Warum bin ich dieses Risiko eingegangen? Es ist es überall in den Nachrichten gewesen, wie riskant derzeit die Lage in Russland ist. Doch der Deal ist wichtig für meine Firma. So verdammt wichtig, dass es nicht länger hätte aufgeschoben werden können. Niemand schien es für besorgniserregend zu halten. Schließlich geht die Welt der Geschäftsleute weiter und die russische Regierung bemüht sich das Ausmaß unter Kontrolle zu bringen. Anfangs verlief alles wie geplant. Ich habe gar nichts davon mitbekommen. Bis jetzt. Bis ich für krank erklärt wurde.
»Oh, Scheiße«, murmelt Josh. »Aber das ist doch gar nicht gewiss, oder? Ich meine, haben sie das überhaupt ausreichend getestet?«
Ich schüttle den Kopf, bemerke jedoch, dass Josh es nicht sehen kann. »Nur der Schnelltest ... aber er ist positiv, er ist verdammt nochmal positiv!« Mein Kinn zittert unaufhörlich, als ich dies sage. Fast so, als wäre ich draußen im Schneesturm und bibbere vor Kälte. Aber doch sitze ich hier im klimatisierten Hotelzimmer und bin eingesperrt.
»Wo bist du jetzt?«, fragt Josh und holt mich aus meinen Gedanken.

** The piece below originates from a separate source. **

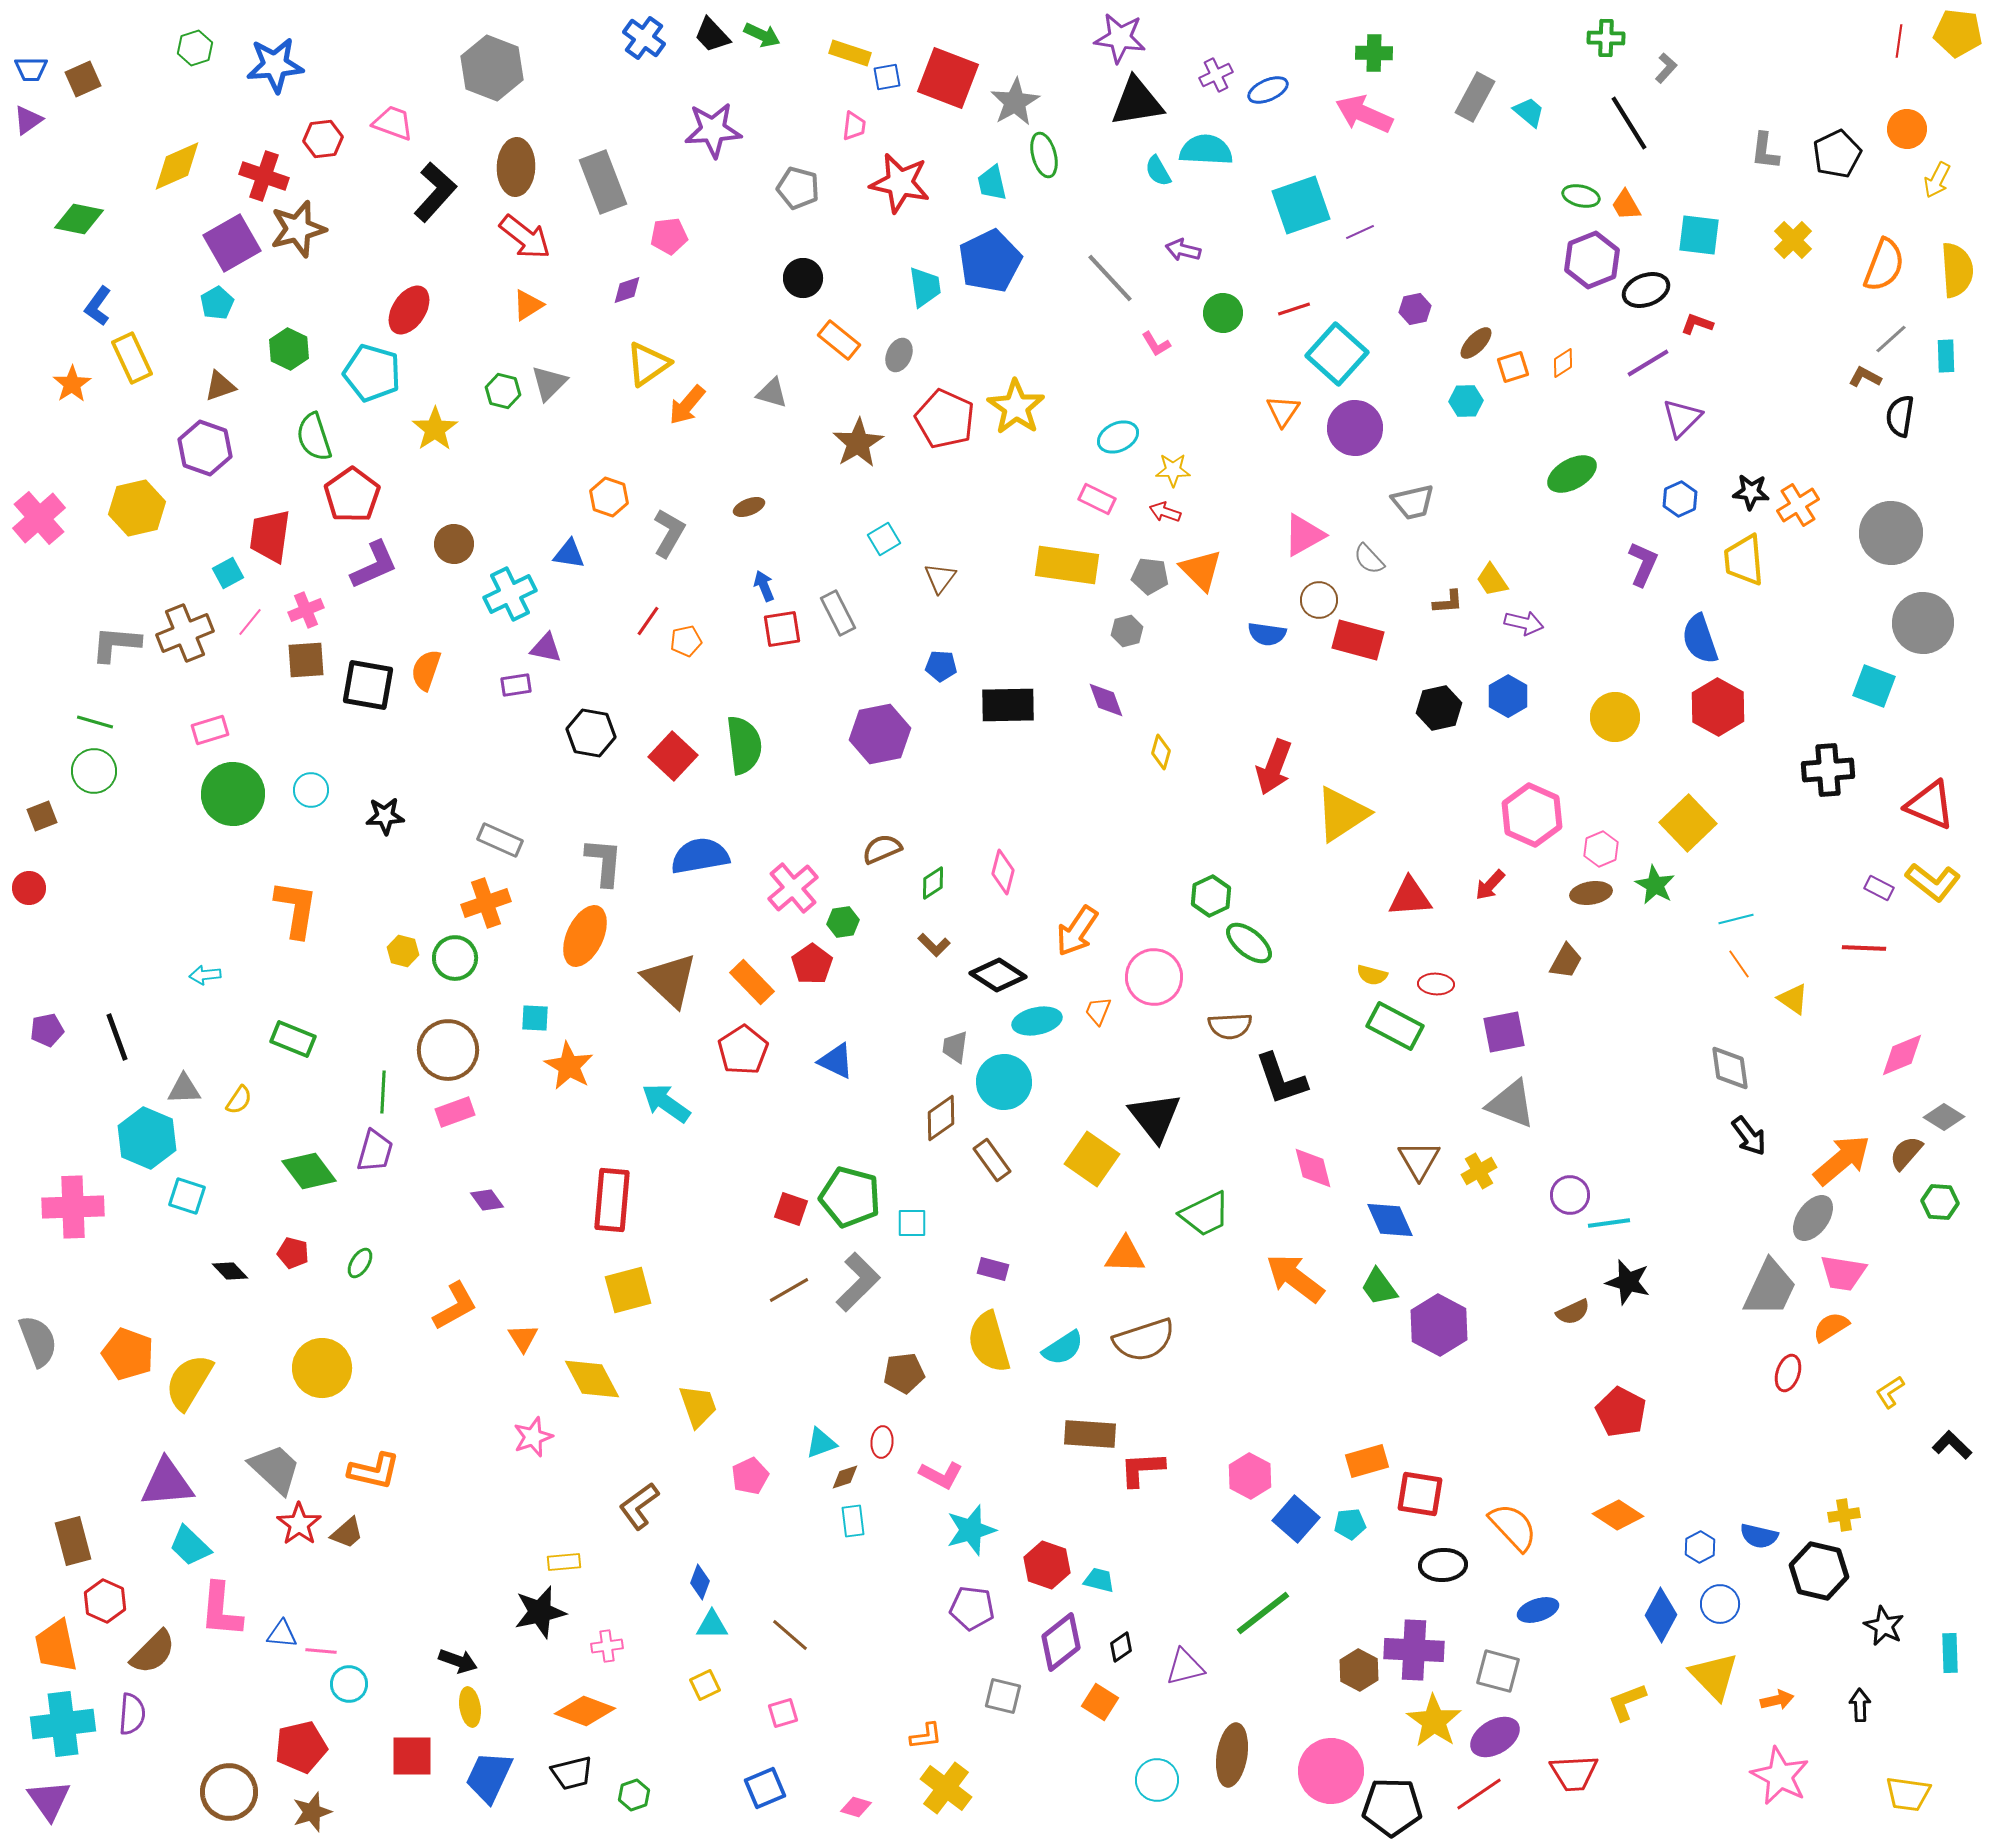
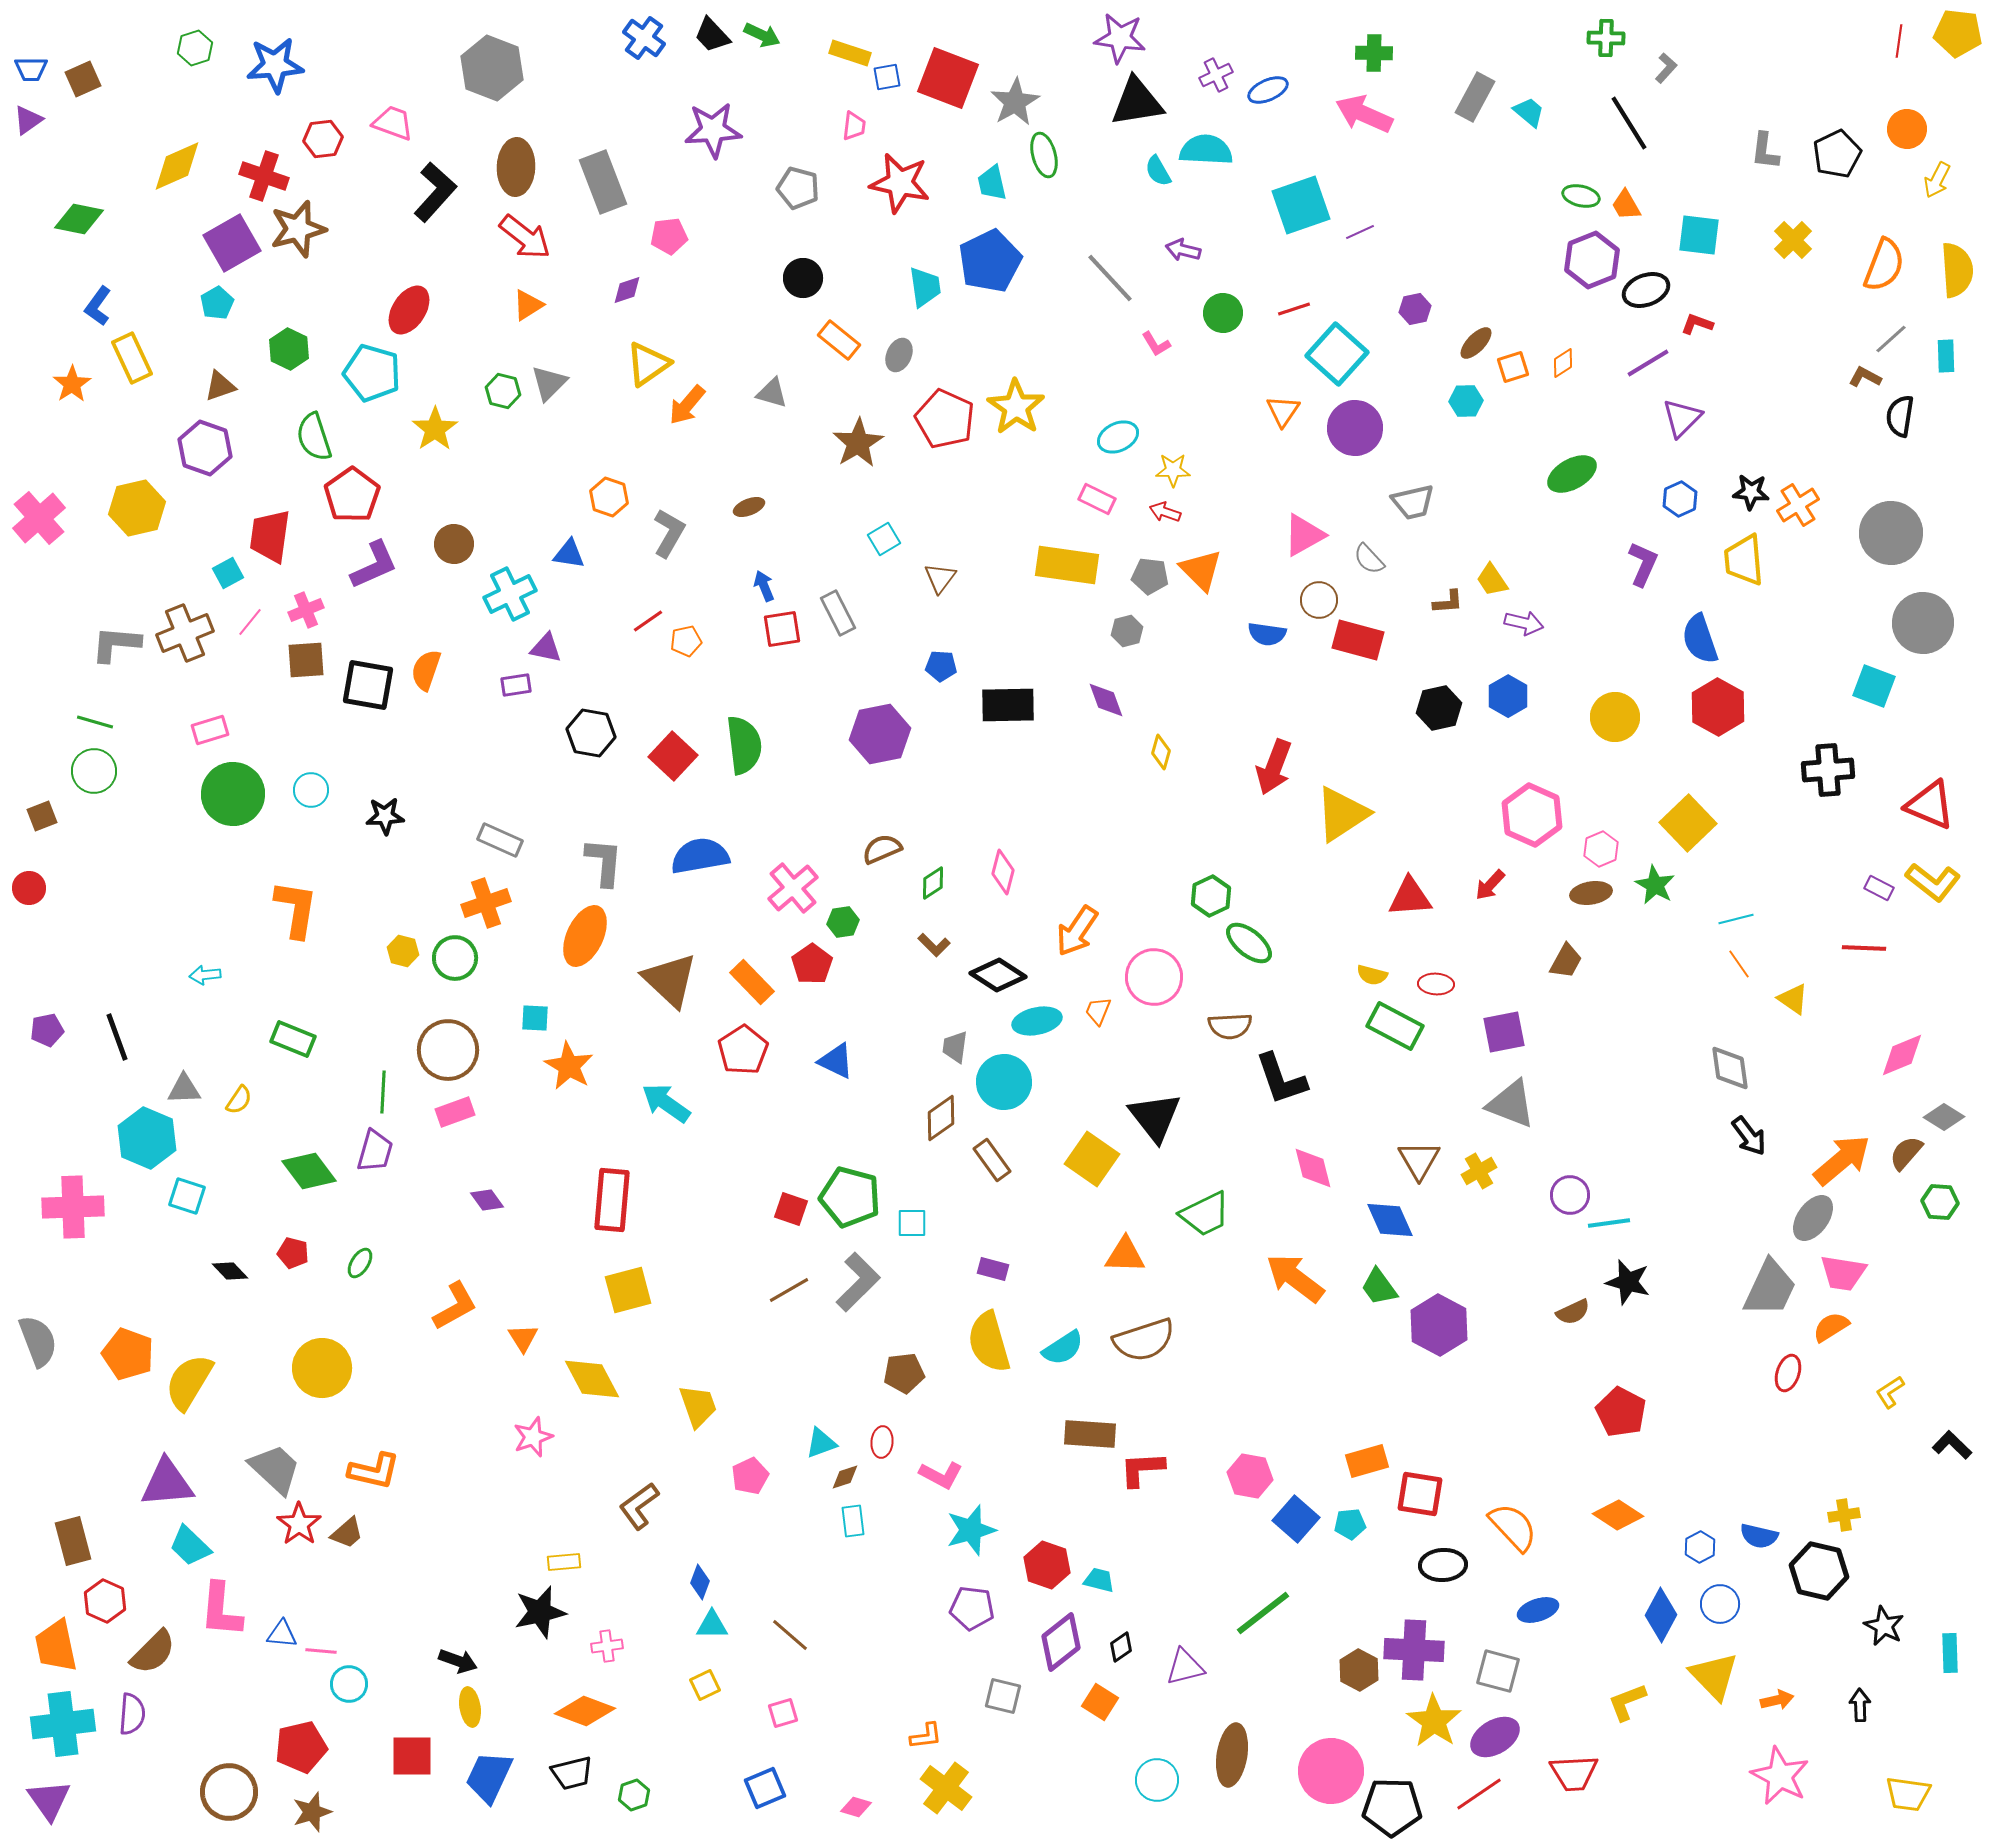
red line at (648, 621): rotated 20 degrees clockwise
pink hexagon at (1250, 1476): rotated 18 degrees counterclockwise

»Ich weiß nicht ... ich ...« Krampfhaft versuche ich, mich an die letzten drei Stunden zu erinnern. Ich hatte gerade das Geschäftsgebäude unserer neuen Partner im Straßenviertel Primorsky verlassen und kramte in meiner Tasche, als ich die Vielzahl von Seuchenschutzmitarbeitern in meinen Augenwinkeln bemerkte. Zielstrebig liefen sie auf das Gebäude zu und ehe ich mich versah, saß ich in einem Kleintransporter und musste mehrere Abstriche über mich ergehen lassen. Sofort steigt eine lähmende Angst in mir auf, wenn ich daran zurückdenke. Wieder spüre ich diesen Schockmoment, als mir die Ergebnisse mitgeteilt wurden.
»Miss Green?« Der russische Beamte sprach mich mit akzentvollem Englisch an, obwohl ich ihm mehrfach gesagt habe, dass ich Russisch fließend sprechen kann. »Ihr Test ist positiv.« Er schaute mich mit seinen braunen Augen so ausdruckslos an, als hätte er die Botschaft schon dutzende Male an diesem Tag übermittelt.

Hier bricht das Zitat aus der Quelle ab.